▶ **Activity**: Lines from the line with "Since Inception" to the line with "ical framework. Veterinarians" in the entries below, and only those, must be output exactly, with both ends included.

▶ **Data shown**:
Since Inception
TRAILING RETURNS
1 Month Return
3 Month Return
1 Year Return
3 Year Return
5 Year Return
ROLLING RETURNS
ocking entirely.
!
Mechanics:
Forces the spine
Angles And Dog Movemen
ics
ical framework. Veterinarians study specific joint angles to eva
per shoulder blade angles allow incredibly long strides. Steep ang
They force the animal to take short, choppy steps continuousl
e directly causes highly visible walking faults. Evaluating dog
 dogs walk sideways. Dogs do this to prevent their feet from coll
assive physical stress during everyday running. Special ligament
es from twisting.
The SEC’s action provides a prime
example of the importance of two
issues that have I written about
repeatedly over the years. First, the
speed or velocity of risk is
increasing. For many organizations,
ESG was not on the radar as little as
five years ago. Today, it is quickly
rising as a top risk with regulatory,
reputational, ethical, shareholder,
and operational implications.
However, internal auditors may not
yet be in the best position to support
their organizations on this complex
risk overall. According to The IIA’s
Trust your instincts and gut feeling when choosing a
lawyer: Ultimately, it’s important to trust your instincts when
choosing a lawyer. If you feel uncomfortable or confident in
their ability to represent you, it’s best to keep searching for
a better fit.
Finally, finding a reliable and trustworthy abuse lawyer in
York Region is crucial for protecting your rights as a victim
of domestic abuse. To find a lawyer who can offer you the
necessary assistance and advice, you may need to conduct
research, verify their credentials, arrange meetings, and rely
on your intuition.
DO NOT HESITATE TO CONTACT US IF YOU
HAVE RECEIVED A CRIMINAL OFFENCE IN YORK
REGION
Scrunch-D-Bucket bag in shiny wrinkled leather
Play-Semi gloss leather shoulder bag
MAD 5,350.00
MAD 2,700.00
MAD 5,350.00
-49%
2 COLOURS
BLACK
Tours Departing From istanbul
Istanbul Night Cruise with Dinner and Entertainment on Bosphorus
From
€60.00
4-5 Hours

==

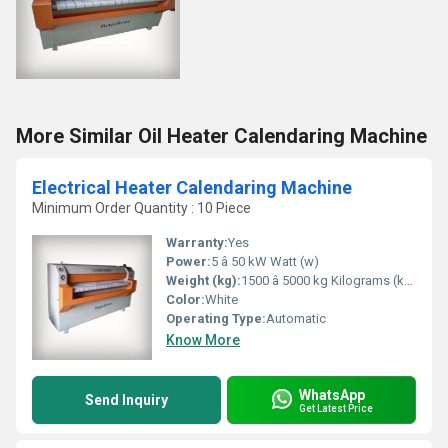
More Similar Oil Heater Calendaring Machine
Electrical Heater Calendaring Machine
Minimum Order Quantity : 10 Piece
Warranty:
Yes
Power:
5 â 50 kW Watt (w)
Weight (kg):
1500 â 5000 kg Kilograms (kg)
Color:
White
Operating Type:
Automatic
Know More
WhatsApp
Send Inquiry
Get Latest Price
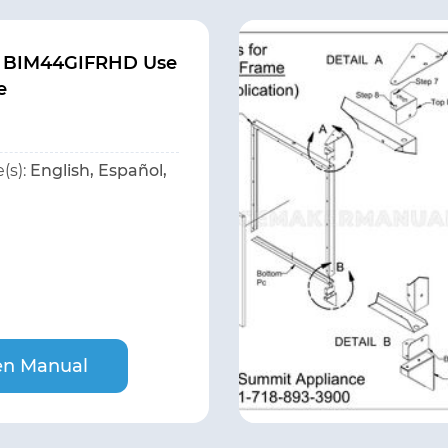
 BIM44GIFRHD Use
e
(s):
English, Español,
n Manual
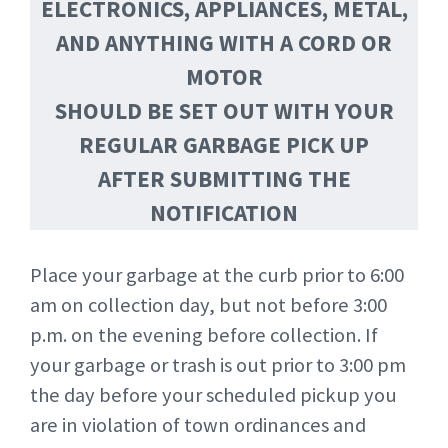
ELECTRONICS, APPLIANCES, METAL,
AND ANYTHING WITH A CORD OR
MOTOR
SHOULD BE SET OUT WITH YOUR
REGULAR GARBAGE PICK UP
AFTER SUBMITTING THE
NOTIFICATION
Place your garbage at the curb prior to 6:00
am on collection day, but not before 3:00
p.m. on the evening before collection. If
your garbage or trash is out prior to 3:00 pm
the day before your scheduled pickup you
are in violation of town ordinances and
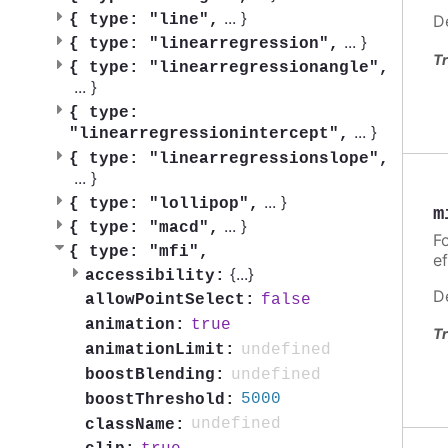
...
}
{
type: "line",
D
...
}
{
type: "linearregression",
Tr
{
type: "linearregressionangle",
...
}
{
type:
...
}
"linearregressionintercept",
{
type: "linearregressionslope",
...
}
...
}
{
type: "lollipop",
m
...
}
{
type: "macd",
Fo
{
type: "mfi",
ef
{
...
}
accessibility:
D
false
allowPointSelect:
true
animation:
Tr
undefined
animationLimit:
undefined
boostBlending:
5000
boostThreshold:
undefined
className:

▶ **Solution below**:
Since Inception
TRAILING RETURNS
1 Month Return
3 Month Return
1 Year Return
3 Year Return
5 Year Return
ROLLING RETURNS
ocking entirely.
!
Mechanics:
Forces the spine
Angles And Dog Movemen
ics
ical framework. Veterinarians study specific joint angles to eva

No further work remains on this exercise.